И стал я жить на острове смиренно. Но не это было главным. Там был разговор . Монолог рождался из диалога, и было чувство обнаженной души. Тут не каждый поймет. Когда спадает шелуха, маски, ширмы и прочие наслоения остается тончайшее, трепетное, несравнимое, к чему боязно прикоснуться, что порой погребено под створками безбожной суеты. Нет, это можно понять, если вспомнить свою светлую детскую радость, чистую обиду и момент искреннего недоумения при первом столкновении со смертью. Собрав эти разрозненные ощущения воедино и получив сложнейшее и удивительное чувство, можно понять - что значит обнаженная душа. Это бесцветие. Тогда-то и попадаешь на остров Бенедиктыча, где и настигают новые напасти, но ни сроки, ни государства не имеют той власти, которая заставляет человека собственными руками превращать себя в искореженный пень. И обрушиваются умиротворения, чудные поступки и можно сойти с ума, но все это уже будет не так, иначе, потому что ширится сознание, проникая в неизведанные просторы собственных возможностей. И остается идти и дерзать, уповая на одно - терпение.
Так при чем здесь время?
Мы должны жить красиво, даже комфортабельно, и сами мы должны быть красивы...
Но много уродств. Они не проникают на остров Бенедиктыча, это мы выходим им навстречу - в будущее закованное в бетон общество. Мы не хотим, чтобы сильный уничтожал слабого, мы молча смеемся над убожествами и не вмешиваемся в дела государственные.
Но все зависит от нас. Все подчинено нашей воле и музыке наших слов. И мы сходим с ума в поисках Единственного Решения. Нам не отгородиться от мира, плещущего у наших берегов.
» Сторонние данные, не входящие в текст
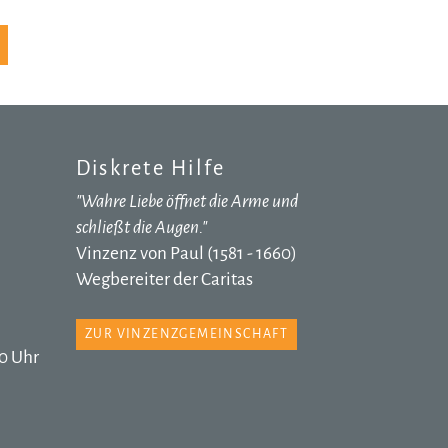
Diskrete Hilfe
"Wahre Liebe öffnet die Arme und
schließt die Augen."
Vinzenz von Paul (1581 - 1660)
Wegbereiter der Caritas
ZUR VINZENZGEMEINSCHAFT
0 Uhr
Мы счастливы.
Но есть чувство невыполненной задачи. И мы смотрим на Бенедиктыча, раскрыв в ожидании рты. Он познал главную беду всех: нереализованность форм и возможностей.
Он как-то говорил мне: "Знаешь, Валерий, так странно мне было увидеть однажды, что я прожил долгую жизнь, а впереди возможны времена, когда массы вновь начнут сталкиваться в сражении за жизнь, платя за это жизнью. И я увидел, как из тысячи попыток сознания меня, как и каждого, вот эта попытка может реализоваться. Знаешь, Валерий, как забилось мое сердце?"
Я тогда ничего не понял. И что я должен был понять, если ему было 30, а мне 25.
Но тогда меня осенило иное. Я задумался, а не дожил ли когда-то до естественной смерти, эдак до лет восьмидесяти. И не потому ли я живой покойник, ограниченный своей бывшей реализованностью на все грядущие времена? И не в том ли причины рабского обывательства? Вероятно, в этих вопросах и кроются истоки моей прошлой хандры.
А теперь я сам могу сказать Бенедитычу, что беда наша в том, что мы желаем служить - делу ли, наслаждениям ли, богу ли, как какой-нибудь шекспировед, кутежник или молчальник посвящает свою жизнь уже достигнутому, данному, мы не стремимся к божественному и созидательному внутри нас. Почему, спрашиваю я Бенедиктыча. И он раздражающе долго говорит о законах массовости, пока не произносит достойное своей таинственной сущности:
- Ну, Валерий Дмитриевич, ты же должен понимать основную трагедию человека.
Это он опять намекает, что я всего лишь временный жилец на его острове, не перенесший сюда своих личных вещей. И я делаю непередаваемый вид, что да, знаю, но неплохо бы ещё раз сформулировать основную трагедию.